Sous le engawa

Un voisin très sympathique, une belle personnalité, revient dans le village. L’hiver il préfère rester en ville les week end. Le printemps revenu, il passe au village les dimanches.

On discute.
Il s’y connait très bien en architecture; et a une connaissance étendue de la nature, des plantes, et des maisons japonaises anciennes.
Je lui montre ce qui me perturbait un peu depuis quelque temps. Un trou béant dans la ‘fondation’ de la maison, sous le engawa. effectivement; la fondation; c’est de la terre mélangée à des pierres qui soutient un tronc d’arbre couché…
Mais il y a un trou énorme. Les serpents et autres bébêtes vont y faire leur nid c’est sûr, comme le renard qui jadis a vécu sous la chambre de notre fils.
Mais non j’ai tout faux. Le voisin m’explique que le trou est là exprès; pour assurer un courant d’air sous les fondations et empêcher l’humidité de s’accumuler sous les planchers, car ce serait là inviter les termites à venir s’installer et faire un carnage.
Pour preuve il me montre le même trou, l’autre côté de la maison, au méme emplacement, sous le engawa.
Le voisin explique aussi qu’autrefois, il y a 40 ans, les poules du fermier passaient la nuit sous les engawa. C’était autrefois une pratique courante.
sous le engawa

Notre maison

Je me rends compte que j’écris beaucoup sur la maison et certaines de ses caractéristiques, mais ne l’ai pas encore montrée dans son entier.

A gauche, le hanaré. C’est là que l’on s’occupait des vers à soie jadis. Et au centre, la maison où nous vivons. Dans le courrant de l’année nous allons faire des travaux et retapper le hanaré afin de pouvoir en profiter.

En ce moment nous travaillons dans le jardin. Nous allons faire un passage avec des traverses en bois qu’un voisin nous a données.

Et oui c’est le printemps et c’est très agréable de passer du temps dehors.

notre maison, une ferme japonaise traditionnelle

notre maison, une ferme japonaise traditionnelle

L’entrée des artistes

Le printemps, et les artistes entrent en scène.

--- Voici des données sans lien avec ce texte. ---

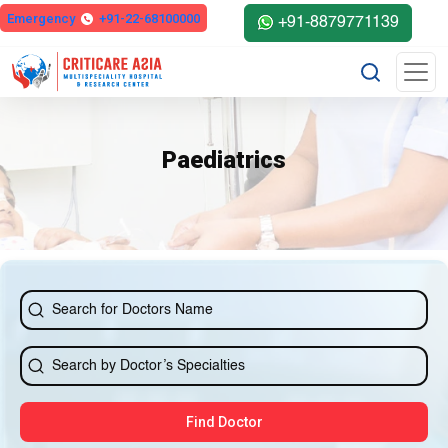
Emergency
+91-22-68100000
+91-8879771139
Paediatrics
Find Doctor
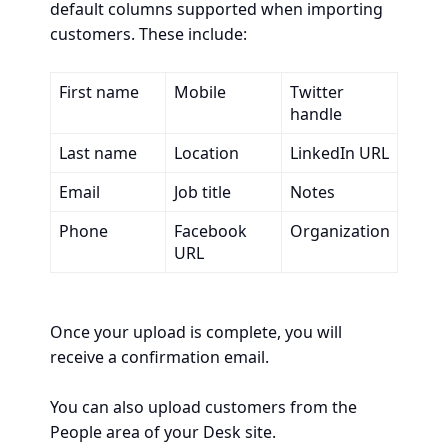
default columns supported when importing
customers. These include:
First name
Mobile
Twitter
handle
Last name
Location
LinkedIn URL
Email
Job title
Notes
Phone
Facebook
Organization
URL
Once your upload is complete, you will
receive a confirmation email.
You can also upload customers from the
People area of your Desk site.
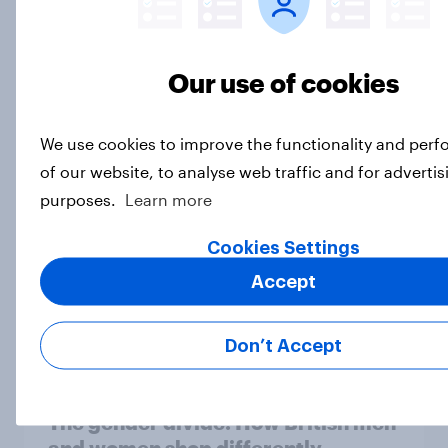
Voting intention, 2-3 August 2026:
Our use of cookies
Ref 23%, Lab 22%, Con 19%, Grn
13%, LD 12%
We use cookies to improve the functionality and per
Article
of our website, to analyse web traffic and for advertis
purposes.
Learn more
Two-tier policing? White people
Cookies Settings
and ethnic minorities disagree over
Accept
how police treat different groups
Article
Don’t Accept
The gender divide: How British men
and women shop differently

Dans l’ordre d’apparition:
  • Les oiseaux. On voit aussi les aigles haut dans le ciel porter des branches.
  • Les insectes. Des multitudes, d’araignées dans le jardin et les champs. A marcher dehors on sent sa tête passer dans des fils d’araignées tendus la nuit passée.
  • Une tortue vue dans la rivière
  • La nuit à partir de onze heures; le chant d’amour d’une chouette
  • et pour finir la dernière à sortir de sa tanière, c’est la femme du bonze, aperçue hier dans le village et que l’on n’avait pas vue de tout l’hiver.

La fête du ‘Mune-age’

Monsieur S avait fait raser ses deux vieilles maisons pour en construire une nouvelle. Les deux maisons détruites, nous avions récupéré le bois pour alimenter Calcifer, notre poêle a bois.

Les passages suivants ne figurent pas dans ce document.